Para comer, nos dirigimos hacia Shinjuku, otro de los barrios más característicos de Tokio. En la entrada de un restaurante nos fijamos que había una bandera italiana y dijimos “¡Hoy toca comer pizza!”

Pizza del restaurante Miami Garden de Tokio.
[ Pizza en el restaurante Miami Garden (Tokio) ]

Después de comer, fuimos a Shibuya, otro barrio muy interesante de Tokio.

Calle de Shibuya.
[ Shibuya (Tokio) ]

En Shibuya, cruzamos por el paso de peatones más famoso del mundo –por ser el más transitado cada día– y, desde el Starbucks que está enfrente de la estación de Shibuya, hicimos varias fotos:

Paso de peatones en Shibuya vacío.
[ Paso de peatones de Shibuya sin gente ]

Paso de peatones en Shibuya con gente.
[ Paso de peatones de Shibuya con gente cruzando ]

Aproximadamente a las seis de la tarde regresamos al hotel, ya que, habíamos quedado con Hiroko a las 18:45h. en recepción. Ella nos guiaría al restaurante donde íbamos a cenar junto a Akiko, Kazue y Yuki. Por lo que, tuvimos un rato para descansar.

Bajamos puntualmente y allí estaba Hiroko esperándonos sentada en uno de los sofás. Merche no le conocía personalmente y yo hacía 18 años que no la veía. Le presenté a Merche y nos dimos un abrazo. Salimos del hotel en dirección al restaurante y fuimos hablando por el camino. Para mí, era muy especial poder verle en persona después de tanto tiempo.

Para entrar en el restaurante había que quitarse los zapatos. Habían reservado una sala sólo para nosotros. Enseguida llegó Yuki, y después Akiko y Kazue juntas. ¡Qué gran momento!

La carta del restaurante no tenía fotos. Pero, ni que decir tiene que dejamos que ellas eligiesen por nosotros: brochetas de pollo, tempura de verduras, tortilla, sashimi, etc. Durante la cena, le pedimos a un camarero que nos hiciese una foto:

Cena con amigas japonesas en Tokio.
[ Cena con Yuki, Akiko, Kazue y Hiroko en Tokio ]

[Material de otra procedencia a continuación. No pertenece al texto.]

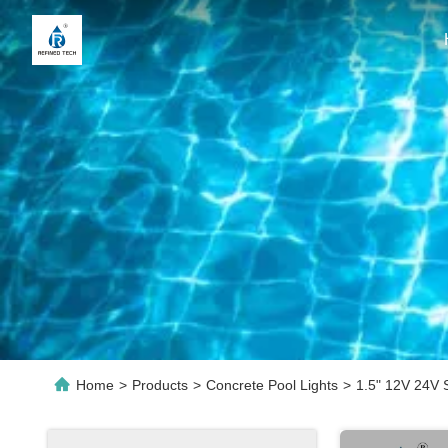
Home
>
Products
>
Concrete Pool Lights
>
1.5" 12V 24V 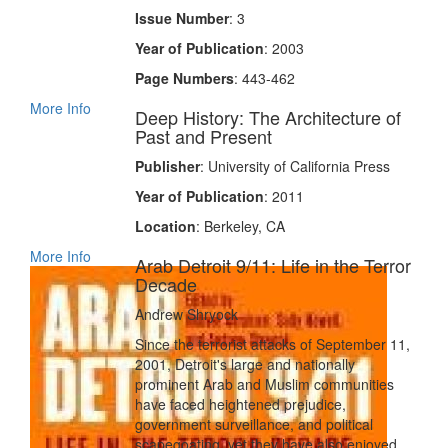
Issue Number
: 3
Year of Publication
: 2003
Page Numbers
: 443-462
More Info
Deep History: The Architecture of
Past and Present
Publisher
: University of California Press
Year of Publication
: 2011
Location
: Berkeley, CA
More Info
Arab Detroit 9/11: Life in the Terror
Decade
Andrew Shryock
Since the terrorist attacks of September 11,
2001, Detroit's large and nationally
prominent Arab and Muslim communities
have faced heightened prejudice,
government surveillance, and political
scapegoating, yet they have also enjoyed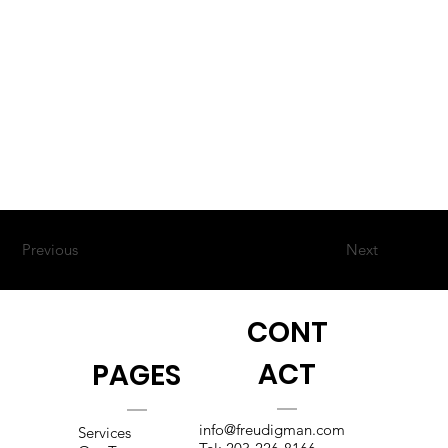
Previous
Next
CONT
ACT
PAGES
info@freudigman.com
Services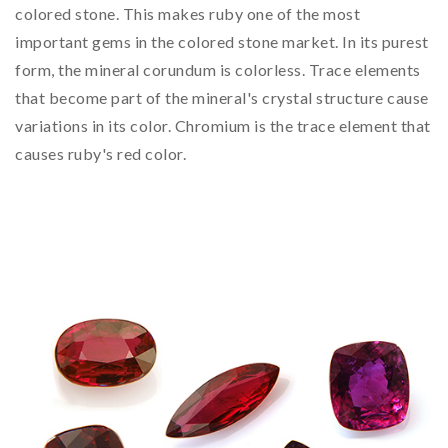
colored stone. This makes ruby one of the most
important gems in the colored stone market. In its purest
form, the mineral corundum is colorless. Trace elements
that become part of the mineral's crystal structure cause
variations in its color. Chromium is the trace element that
causes ruby's red color.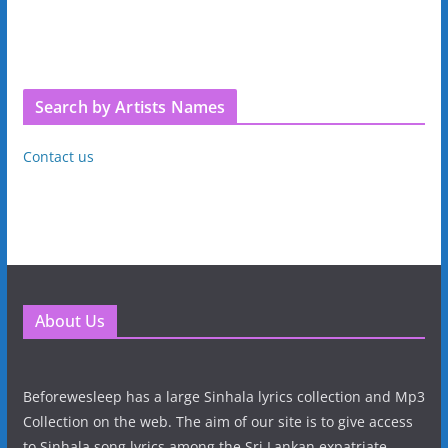
Search by Artists Names
Contact us
About Us
Beforewesleep has a large Sinhala lyrics collection and Mp3
Collection on the web. The aim of our site is to give access
to Sinhala song lyrics among the Sri Lankan expatriate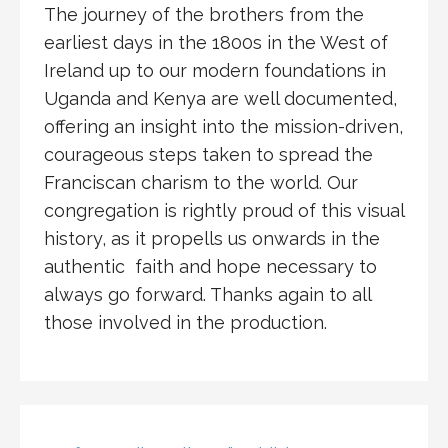
The journey of the brothers from the
earliest days in the 1800s in the West of
Ireland up to our modern foundations in
Uganda and Kenya are well documented,
offering an insight into the mission-driven,
courageous steps taken to spread the
Franciscan charism to the world. Our
congregation is rightly proud of this visual
history, as it propells us onwards in the
authentic faith and hope necessary to
always go forward. Thanks again to all
those involved in the production.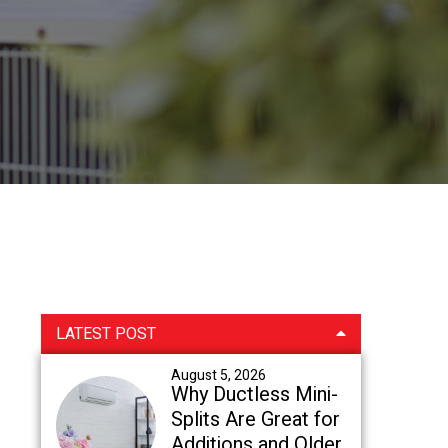
Primary
LATEST POST
Sidebar
August 5, 2026
Why Ductless Mini-
Splits Are Great for
Additions and Older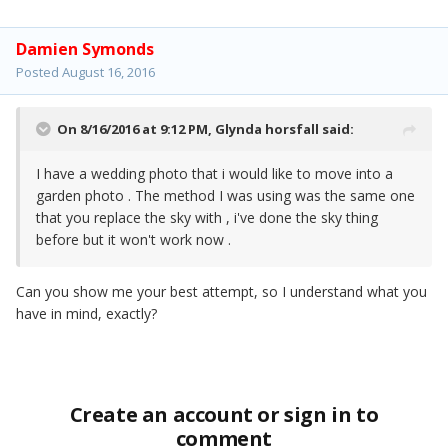
Damien Symonds
Posted
August 16, 2016
On 8/16/2016 at 9:12 PM,
Glynda horsfall
said:
I have a wedding photo that i would like to move into a
garden photo . The method I was using was the same one
that you replace the sky with , i've done the sky thing
before but it won't work now .
Can you show me your best attempt, so I understand what you
have in mind, exactly?
Create an account or sign in to
comment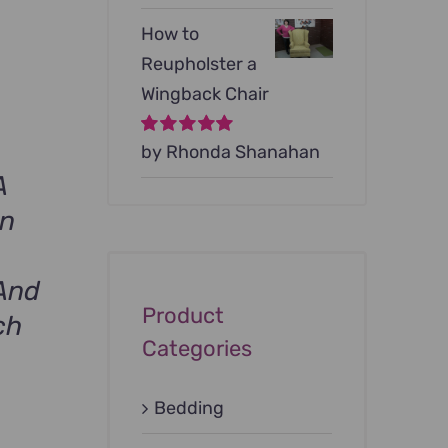
How to
Reupholster a
Wingback Chair
Rated
by Rhonda Shanahan
5
out of
5
A
on
And
Product
ch
Categories
Bedding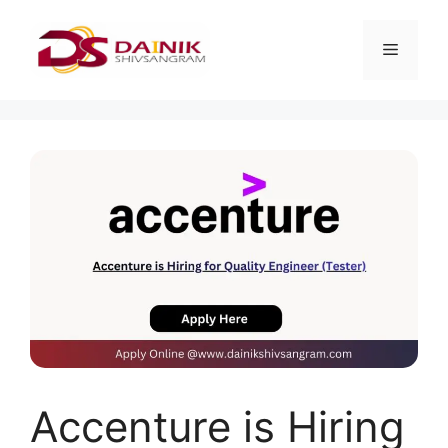
Accenture is Hiring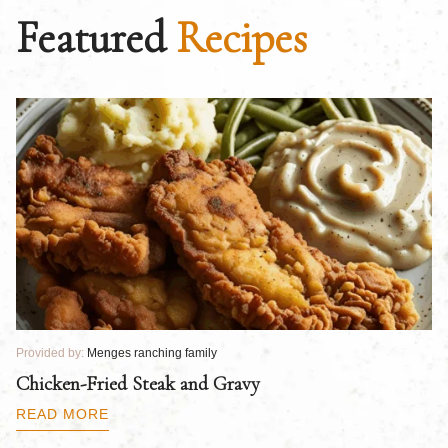
Featured
Recipes
Provided by:
Menges ranching family
Pr
Chicken-Fried Steak and Gravy
C
B
READ MORE
R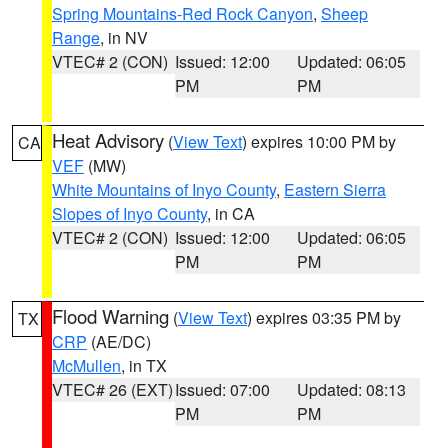
Spring Mountains-Red Rock Canyon
,
Sheep
Range
, in NV
VTEC# 2 (CON)
Issued: 12:00
Updated: 06:05
PM
PM
Heat Advisory
(
View Text
) expires 10:00 PM by
CA
VEF
(MW)
White Mountains of Inyo County
,
Eastern Sierra
Slopes of Inyo County
, in CA
VTEC# 2 (CON)
Issued: 12:00
Updated: 06:05
PM
PM
Flood Warning
(
View Text
) expires 03:35 PM by
TX
CRP
(AE/DC)
McMullen
, in TX
VTEC# 26 (EXT)
Issued: 07:00
Updated: 08:13
PM
PM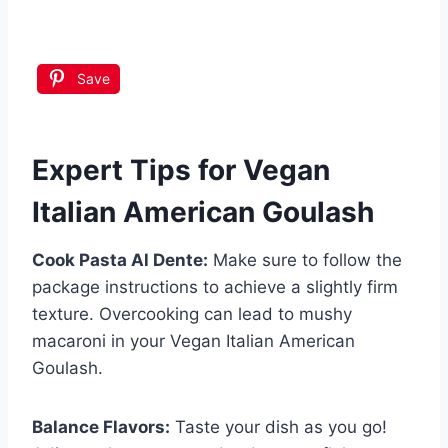
Save
Expert Tips for Vegan
Italian American Goulash
Cook Pasta Al Dente:
Make sure to follow the
package instructions to achieve a slightly firm
texture. Overcooking can lead to mushy
macaroni in your Vegan Italian American
Goulash.
Balance Flavors:
Taste your dish as you go!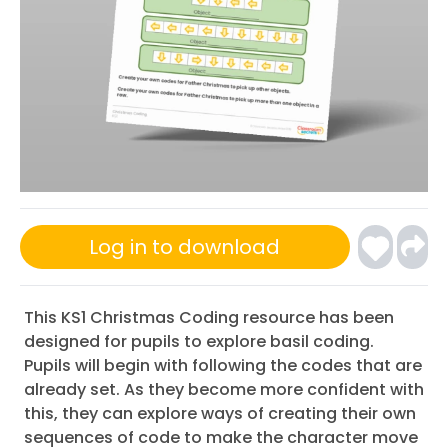
Log in to download
This KS1 Christmas Coding resource has been
designed for pupils to explore basil coding.
Pupils will begin with following the codes that are
already set. As they become more confident with
this, they can explore ways of creating their own
sequences of code to make the character move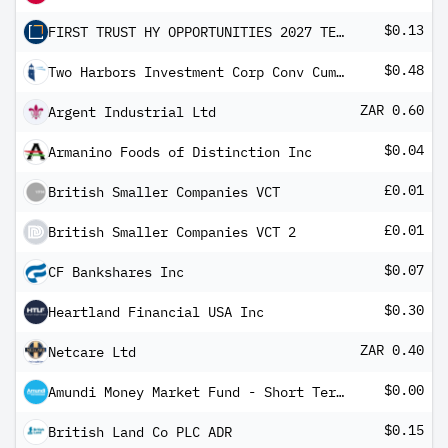
$0.13
FIRST TRUST HY OPPORTUNITIES 2027 TERM
$0.48
Two Harbors Investment Corp Conv Cum Red Pfd Registered Shs Series -B-
ZAR 0.60
Argent Industrial Ltd
$0.04
Armanino Foods of Distinction Inc
£0.01
British Smaller Companies VCT
£0.01
British Smaller Companies VCT 2
$0.07
CF Bankshares Inc
$0.30
Heartland Financial USA Inc
ZAR 0.40
Netcare Ltd
$0.00
Amundi Money Market Fund - Short Term (USD) IC-D
$0.15
British Land Co PLC ADR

Hablamos de muchas cosas; sobre cómo nos había ido después de todos estos años, sobre nuestros trabajos, nuestras familias, hijos, etc. Recordamos vivencias de cuando estudiamos en Eastern Illinois University. Nos acordamos de Izanami (de México), Alex (de Bulgaria) y otros que estudiaron con nosotros. Akiko trajo fotos de aquellos tiempos y un ejemplar de una revista que escribí en su día para los estudiantes internacionales a la que titulé “There is no place like home”. También hablamos de cuando Yuki estuvo estudiando español en la Universidad de Salamanca. Nos preguntaron sobre nuestro viaje. Hablamos de las diferencias culturales que existen entre Japón y España, y sobre muchas cosas más. Por supuesto, les invitamos a venir a Pamplona. Además, les comentamos que a partir de octubre habrá vuelos directos entre Madrid y Tokio, según ha anunciado la compañía Iberia.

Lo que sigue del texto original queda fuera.